Gravity's Cost Conscious Dropper
Reliability and high costs are the two main issues that detractors of dropper posts like to point out, and while I'd tend to agree with them when it comes to those topics, I also believe that dropper posts are too much of a necessity, at least for me, to not use for day to day riding. Gravity, FSA's arm of components intended for more argo riding styles, says that their new dropper seat post addresses both reliability and cost concerns by retailing for $299 USD and being über-reliable. They also stressed that the new seat post isn't the lightest or fanciest out there, but it's those very factors that allow them to nail its cost and dependability.
Internally, Gravity have gone with a completely sealed and non-serviceable cartridge that provides both the hydraulic control that allows the seat to be positioned anywhere in the post's stroke, as well as a nitrogen charge that acts as a spring to bring the seat back when you need to pedal. That means that riders won't be able to adjust the pressure in order to speed up or slow down the post's return speed, nor will they be able to perform a full rebuild from the inside out, but it does allow Gravity to build a cost-effective dropper post that can be repaired quickly and for very little money - replacement cartridges will retail for just $25 USD. No bleeding here, and Gravity says that the system has proven to be extremely reliable so far. Other bits - replacement brass keys, seals and small parts - will also be readily available.
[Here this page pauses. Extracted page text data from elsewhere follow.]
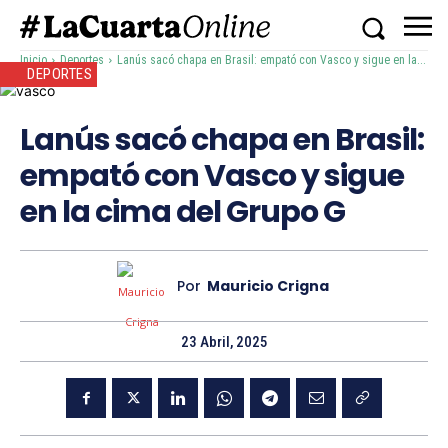
Inicio
Deportes
Lanús sacó chapa en Brasil: empató con Vasco y sigue en la...
DEPORTES
Lanús sacó chapa en Brasil:
empató con Vasco y sigue
en la cima del Grupo G
Por
Mauricio Crigna
23 Abril, 2025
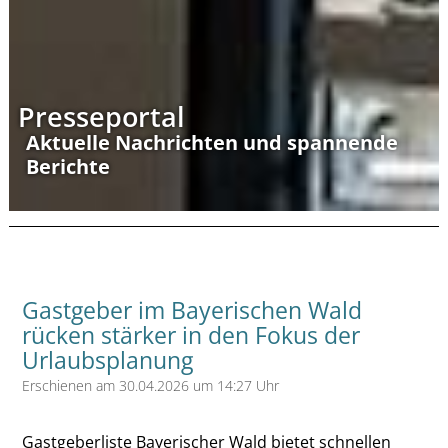
Presseportal
Aktuelle Nachrichten und spannende
Berichte
Gastgeber im Bayerischen Wald
rücken stärker in den Fokus der
Urlaubsplanung
Erschienen am 30.04.2026 um 14:27 Uhr
Gastgeberliste Bayerischer Wald bietet schnellen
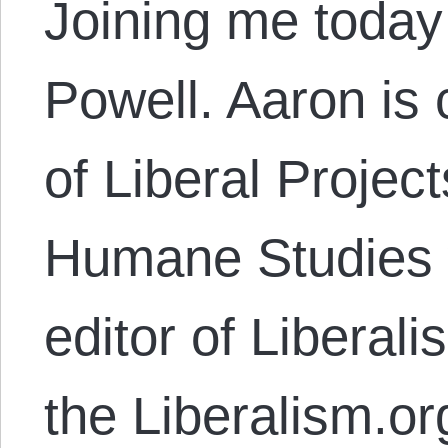
Joining me today
Powell. Aaron is 
of Liberal Projects
Humane Studies w
editor of Liberal
the Liberalism.or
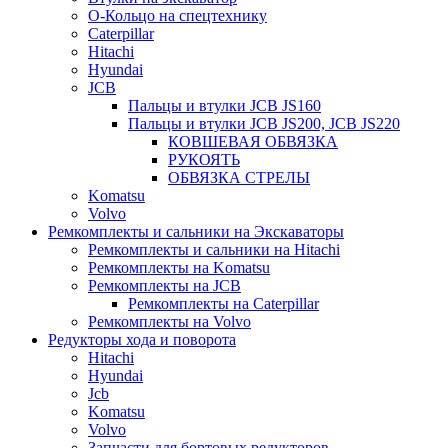
О-Кольцо на спецтехнику
Caterpillar
Hitachi
Hyundai
JCB
Пальцы и втулки JCB JS160
Пальцы и втулки JCB JS200, JCB JS220
КОВШЕВАЯ ОБВЯЗКА
РУКОЯТЬ
ОБВЯЗКА СТРЕЛЫ
Komatsu
Volvo
Ремкомплекты и сальники на Экскаваторы
Ремкомплекты и сальники на Hitachi
Ремкомплекты на Komatsu
Ремкомплекты на JCB
Ремкомплекты на Caterpillar
Ремкомплекты на Volvo
Редукторы хода и поворота
Hitachi
Hyundai
Jcb
Komatsu
Volvo
Запчасти для бортовых редукторов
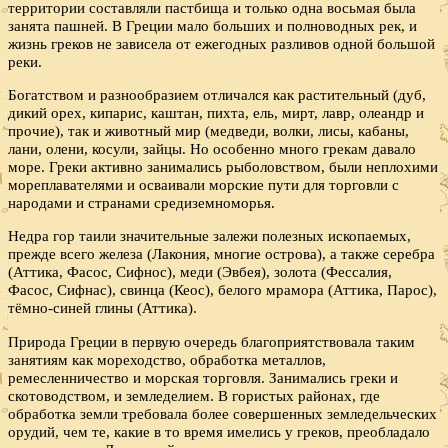
территории составляли пастбища и только одна восьмая была
занята пашней. В Греции мало больших и полноводных рек, и
жизнь греков не зависела от ежегодных разливов одной большой
реки.
Богатством и разнообразием отличался как растительный (дуб,
дикий орех, кипарис, каштан, пихта, ель, мирт, лавр, олеандр и
прочие), так и животный мир (медведи, волки, лисы, кабаны,
лани, олени, косули, зайцы. Но особенно много грекам давало
море. Греки активно занимались рыболовством, были неплохими
мореплавателями и осваивали морские пути для торговли с
народами и странами средиземноморья.
Недра гор таили значительные залежи полезных ископаемых,
прежде всего железа (Лакония, многие острова), а также серебра
(Аттика, Фасос, Сифнос), меди (Эвбея), золота (Фессалия,
Фасос, Сифнас), свинца (Кеос), белого мрамора (Аттика, Парос),
тёмно-синей глины (Аттика).
Природа Греции в первую очередь благоприятствовала таким
занятиям как мореходство, обработка металлов,
ремесленничество и морская торговля. Занимались греки и
скотоводством, и земледелием. В гористых районах, где
обработка земли требовала более совершенных земледельческих
орудий, чем те, какие в то время имелись у греков, преобладало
Gravity says that they're going to go with a thumb paddle remote (it wasn't quite ready for the show
) that will provide plenty of leverage to overcome contaminated cables or funky routing, and when pushed will depress a plunger at the bottom of the post that opens the hydraulic bleed port, thereby allowing the post to go up or down. Nothing groundbreaking here, but that's not the company's goal. To replace the cartridge or access the post's internals, you simply detach the actuation assembly at the bottom of the post and then use a spanner tool to unscrew the cap - everything slides right out.
The $299 USD dropper post will be available in March, and in 100mm and 125mm travel options that can be had in 30.9mm and 31.6mm sizes.Renthal Makes it Sticky
There's a few different variations when it comes to locking grips onto your handlebar, but grip design seems like a pretty settled deal these days. But what if a company said they had a grip design that actively helps to keep your paws where they're supposed to be? You might think that would make for less hand and arm fatigue, or even shrink the chance of a hand slipping off the grip, but Renthal isn't making any of those claims about their new Ultra Tacky lock-on grip. Instead, Renthal's Ian Collins is simply saying that their new sticky grip material means that you don't have to hold on as tight as you might be doing now. He also let slip that a Troy Brosnan has actually been rocking the Ultra Tacky grips since the later part of the 2014 World Cup season, although the only way anyone would have found out is if they had grabbed hold of one of them - they're noticeably tacky to the touch, enough so that you might suspect something weird is going on.
The very large majority of grips out there are manufactured with thermoplastic elastomer, but Collins has gone with something else entirely. He wouldn't explain exactly what the material is, but he did say that the idea behind the it is based on the same principles as the sticky hand toys that you might have played with as a kid. These toys are sticky enough to hold onto a wall or window if you chuck them, but they'd eventually lose their holding abilities as they got dusty from being played with, something that you'd fix by simply putting them under water for a second and then letting them air dry, after which they'd be like new again. The Ultra Tacky grips are the same: they're noticeably tacky in your hand but will lose some of their grabbiness over time. Get them a bit wet, though, like when you wash your bike, and Collins' says that the tackiness returns.
The Ultra Tacky grips have the same durometer material as Renthal's softest grip, and they also retail for $32.95 USD, the same as the company's Kevlar grips. Availability should happen around mid-October.